→ Exercise
Transcribe exactly each line of the entries, from the opening line to the line with "Watch online [group] (254, 1236)", with both of those lines included.

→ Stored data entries
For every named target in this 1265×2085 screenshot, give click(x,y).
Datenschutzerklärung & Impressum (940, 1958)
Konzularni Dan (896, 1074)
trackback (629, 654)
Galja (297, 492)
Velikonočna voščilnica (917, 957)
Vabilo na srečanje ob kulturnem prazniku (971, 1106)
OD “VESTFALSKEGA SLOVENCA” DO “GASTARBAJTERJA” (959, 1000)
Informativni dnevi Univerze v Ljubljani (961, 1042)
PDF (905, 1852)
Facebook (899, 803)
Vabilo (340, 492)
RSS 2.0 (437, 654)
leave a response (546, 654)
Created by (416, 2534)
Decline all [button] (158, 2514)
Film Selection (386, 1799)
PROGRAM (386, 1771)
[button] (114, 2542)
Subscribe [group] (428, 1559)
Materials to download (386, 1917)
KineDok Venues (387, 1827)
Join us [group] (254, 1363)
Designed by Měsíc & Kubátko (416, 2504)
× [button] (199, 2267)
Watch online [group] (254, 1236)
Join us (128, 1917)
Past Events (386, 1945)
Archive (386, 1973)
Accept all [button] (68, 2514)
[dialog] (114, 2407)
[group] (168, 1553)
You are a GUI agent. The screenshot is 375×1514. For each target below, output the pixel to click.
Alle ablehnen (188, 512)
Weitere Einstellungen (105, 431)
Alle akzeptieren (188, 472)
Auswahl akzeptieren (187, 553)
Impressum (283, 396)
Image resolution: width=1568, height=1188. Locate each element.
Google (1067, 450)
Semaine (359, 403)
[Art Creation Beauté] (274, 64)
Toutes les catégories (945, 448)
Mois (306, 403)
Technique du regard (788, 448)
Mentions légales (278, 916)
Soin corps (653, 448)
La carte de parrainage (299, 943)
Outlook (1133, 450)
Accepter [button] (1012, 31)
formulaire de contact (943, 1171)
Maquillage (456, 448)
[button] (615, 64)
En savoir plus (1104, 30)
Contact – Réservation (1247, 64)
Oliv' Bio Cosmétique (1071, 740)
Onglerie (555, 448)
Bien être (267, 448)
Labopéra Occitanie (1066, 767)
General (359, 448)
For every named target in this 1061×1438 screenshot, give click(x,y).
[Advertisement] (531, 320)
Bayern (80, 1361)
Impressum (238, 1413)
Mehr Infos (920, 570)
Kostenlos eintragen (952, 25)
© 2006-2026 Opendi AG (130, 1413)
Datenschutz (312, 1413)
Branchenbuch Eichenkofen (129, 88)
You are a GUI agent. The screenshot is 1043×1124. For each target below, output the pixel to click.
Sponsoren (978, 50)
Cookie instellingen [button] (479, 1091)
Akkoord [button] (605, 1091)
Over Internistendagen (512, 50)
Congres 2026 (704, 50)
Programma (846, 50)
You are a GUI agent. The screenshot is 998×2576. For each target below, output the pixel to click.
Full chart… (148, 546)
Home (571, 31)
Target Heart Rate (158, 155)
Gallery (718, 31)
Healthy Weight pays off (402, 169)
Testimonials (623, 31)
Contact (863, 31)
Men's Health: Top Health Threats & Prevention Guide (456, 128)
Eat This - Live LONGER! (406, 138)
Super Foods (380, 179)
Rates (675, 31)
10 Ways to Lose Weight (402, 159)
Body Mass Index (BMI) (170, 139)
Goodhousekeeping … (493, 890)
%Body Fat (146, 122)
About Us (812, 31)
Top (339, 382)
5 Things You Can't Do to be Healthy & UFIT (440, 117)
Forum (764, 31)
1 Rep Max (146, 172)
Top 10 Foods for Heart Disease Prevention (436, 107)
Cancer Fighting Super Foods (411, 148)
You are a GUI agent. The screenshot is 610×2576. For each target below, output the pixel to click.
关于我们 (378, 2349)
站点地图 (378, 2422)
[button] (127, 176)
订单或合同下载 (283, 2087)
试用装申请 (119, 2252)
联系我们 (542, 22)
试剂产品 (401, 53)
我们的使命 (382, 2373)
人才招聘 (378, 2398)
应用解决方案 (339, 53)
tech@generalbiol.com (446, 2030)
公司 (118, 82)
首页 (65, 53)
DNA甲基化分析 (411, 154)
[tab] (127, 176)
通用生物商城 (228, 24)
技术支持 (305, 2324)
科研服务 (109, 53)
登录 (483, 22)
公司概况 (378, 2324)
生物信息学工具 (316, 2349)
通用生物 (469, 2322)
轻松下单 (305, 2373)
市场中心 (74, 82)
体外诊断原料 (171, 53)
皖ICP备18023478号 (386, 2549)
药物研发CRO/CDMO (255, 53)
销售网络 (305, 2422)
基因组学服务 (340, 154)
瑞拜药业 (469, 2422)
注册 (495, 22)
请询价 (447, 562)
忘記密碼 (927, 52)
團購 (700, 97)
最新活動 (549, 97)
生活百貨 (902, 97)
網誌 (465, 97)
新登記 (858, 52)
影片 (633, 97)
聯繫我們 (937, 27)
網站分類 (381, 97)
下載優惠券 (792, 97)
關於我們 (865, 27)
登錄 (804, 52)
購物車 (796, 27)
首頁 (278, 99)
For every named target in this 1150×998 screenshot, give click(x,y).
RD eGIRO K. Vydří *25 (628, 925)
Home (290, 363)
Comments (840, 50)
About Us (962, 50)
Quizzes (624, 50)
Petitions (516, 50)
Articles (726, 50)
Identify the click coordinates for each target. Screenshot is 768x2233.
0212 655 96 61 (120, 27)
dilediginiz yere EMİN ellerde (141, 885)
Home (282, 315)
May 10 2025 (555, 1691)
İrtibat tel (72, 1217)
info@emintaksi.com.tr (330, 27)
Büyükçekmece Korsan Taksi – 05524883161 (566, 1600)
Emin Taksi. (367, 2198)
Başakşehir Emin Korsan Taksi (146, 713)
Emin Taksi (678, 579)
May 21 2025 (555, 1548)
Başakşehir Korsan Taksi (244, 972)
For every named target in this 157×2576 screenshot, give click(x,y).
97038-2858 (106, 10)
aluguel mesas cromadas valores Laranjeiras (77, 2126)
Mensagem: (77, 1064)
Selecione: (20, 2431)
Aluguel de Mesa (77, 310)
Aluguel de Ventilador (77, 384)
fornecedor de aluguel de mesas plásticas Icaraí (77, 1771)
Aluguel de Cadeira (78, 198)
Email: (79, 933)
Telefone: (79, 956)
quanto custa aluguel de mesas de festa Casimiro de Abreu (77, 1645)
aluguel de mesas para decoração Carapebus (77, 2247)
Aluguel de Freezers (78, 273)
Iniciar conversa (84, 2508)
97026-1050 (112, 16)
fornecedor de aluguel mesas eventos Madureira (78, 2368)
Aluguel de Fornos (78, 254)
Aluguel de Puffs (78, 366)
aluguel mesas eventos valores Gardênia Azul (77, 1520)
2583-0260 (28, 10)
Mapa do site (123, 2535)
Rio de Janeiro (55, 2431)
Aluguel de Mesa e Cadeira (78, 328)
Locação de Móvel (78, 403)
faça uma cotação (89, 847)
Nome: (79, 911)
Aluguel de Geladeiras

→ Reply
For every named target in this 1265×2085 screenshot, give click(x,y).
Datenschutzerklärung & Impressum (940, 1958)
Konzularni Dan (896, 1074)
trackback (629, 654)
Galja (297, 492)
Velikonočna voščilnica (917, 957)
Vabilo na srečanje ob kulturnem prazniku (971, 1106)
OD “VESTFALSKEGA SLOVENCA” DO “GASTARBAJTERJA” (959, 1000)
Informativni dnevi Univerze v Ljubljani (961, 1042)
PDF (905, 1852)
Facebook (899, 803)
Vabilo (340, 492)
RSS 2.0 (437, 654)
leave a response (546, 654)
Created by (416, 2534)
Decline all [button] (158, 2514)
Film Selection (386, 1799)
PROGRAM (386, 1771)
[button] (114, 2542)
Subscribe [group] (428, 1559)
Materials to download (386, 1917)
KineDok Venues (387, 1827)
Join us [group] (254, 1363)
Designed by Měsíc & Kubátko (416, 2504)
× [button] (199, 2267)
Watch online [group] (254, 1236)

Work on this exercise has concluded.